- Born: Frank Arthur Daniels Jr. September 7, 1931 Raleigh, North Carolina, US
- Died: June 30, 2022 (aged 90) Raleigh, North Carolina, US
- Burial place: Historic Oakwood Cemetery
- Education: University of North Carolina at Chapel Hill
- Occupation: Newspaper publisher
- Employer: The News & Observer
- Family: Josephus Daniels, grandfather

= Frank A. Daniels Jr. =

American newspaper publisher (1931–2022)

Frank Arthur Daniels Jr. (September 7, 1931 – June 30, 2022) was an American newspaper publisher and president. He was publisher and president of The News & Observer in Raleigh, North Carolina from 1971 to 1996. Daniels was an early user of the Internet for news delivery, establishing one of the first online newspapers. He was also a chairman of the Associated Press.

== Early life ==
Frank A. Daniels Jr. was born on September 7, 1931, in Raleigh, North Carolina. His parents were Ruth (née Aunspaugh) and Frank Arthur Daniels Sr., who was publisher The News & Observer newspaper from 1941 to 1971. The newspaper was purchased by his grandfather, Josephus Daniels, in 1894, serving as its editor and publisher until he died in 1941. Josephus Daniels was also the United States Secretary of the Navy and the United States Ambassador to Mexico.

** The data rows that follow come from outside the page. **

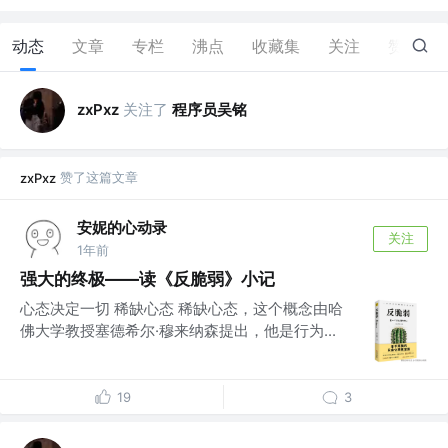
动态
文章
专栏
沸点
收藏集
关注
赞
40
关注了
程序员吴铭
zxPxz
赞了这篇文章
zxPxz
安妮的心动录
关注
1年前
强大的终极——读《反脆弱》小记
心态决定一切 稀缺心态 稀缺心态，这个概念由哈
佛大学教授塞德希尔·穆来纳森提出，他是行为...
19
3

Frank Daniels Jr. attended Woodberry Forest School in Woodberry Forest, Virginia. In the summer of 1946, he worked as a copy boy at the newspaper. He graduated from the University of North Carolina at Chapel Hill with an AB in history in 1953. After graduation, he worked in the composing room and the circulation department of The News & Observer. In 1955, he served in the United States Air Force for two years. He returned to UNC, where he studied law for two semesters before dropping out and going to work for his father at the newspaper.

== Career ==
When he returned to the family business in 1956, Daniels first worked in The News & Observer's advertising department. He became its business manager in December 1959 and, later, its treasurer. In 1968, he became the newspaper's general manager. Daniels was publisher and president of The News & Observer from 1971 to 1996.

Daniels earned a reputation as a liberal and progressive voice in the Southern United States. He hired Claude Sitton, national editor of The New York Timesknown for civil rights reporting, as the newspaper's editor. In the 1980s, Daniels formed The News & Observer Recycling Company to encourage the recycling of newspapers. In 1994, he started one of the first online newspapers, News & Observer Times. He also formed Nando.net, a commercial Internet service provider which dominated online sports coverage before ESPN and USA Today were online.

Under his leadership, The News & Observer won the Pulitzer Prize three times, including the Pulitzer Prize for Public Service in 1996. When the family sold the newspaper in 1995, Daniel's remained its publisher until he retired in early 1997. He then became a co-owner of The Pilot in Southern Pines, North Carolina. The Pilot then purchased the magazines Business North Carolina, O. Henry, Pine Straw, South Park, and Walter.

In 1983, Daniels joined the board of directors of the Associated Press, serving as its chairman from 1992 to 1997. He was also chairman of the board of the American Newspaper Publishers Association Foundation. Daniels was president of the Newspaper Advertising Bureau, the North Carolina Press Association, and the Southern Newspaper Publishers Association.

== Honors ==
Daniels was inducted into the Order of the Longleaf Pine in 1995. He was inducted into the NC Media & Journalism Hall of Fame in 1996. He received the North Carolina Award for Public Service in 1999 and was admitted to the Raleigh Hall of Fame in 2008. He also received the A.E. Finley Award for Public Service and was named the North Carolina Press Association's North Carolinian of the Year. The UNC Hussman School of Journalism and Media established the Frank A. Daniels Jr. Executive-in-Residence Program in his honor in 2020.

== Personal life ==
Daniels married Julia Jones on New Bern, North Carolina on June 4, 1954. They had two children, Julia Graham Daniels and Frank A. Daniels III.

Daniels was a member of the University of North Carolina Board of Governors. He served as a trustee at Appalachian State University, Peace College, Saint Mary's College, Woodberry Forest School, and the University of North Carolina at Chapel Hill's Institute of Private Enterprise. He was chairman of the Smithsonian Institution's National Board and served on the boards of the North Carolina Museum of History, the North Carolina Museum of Natural Sciences, the United Way of Raleigh, and the Raleigh YMCA.

Daniels was a president of the Raleigh Kiwanis Club and chairman of Rex Hospital, the Triangle United Way, and the United Arts Council of Wake County.He was a director of the RDU Airport Authority. He was a member of the Raleigh Junior Chamber of Commerce and the Presbyterian Church.

Daniels died in Raleigh, North Carolina, on June 30, 2022, at the age of ninety. He was buried in Historic Oakwood Cemetery in Raleigh.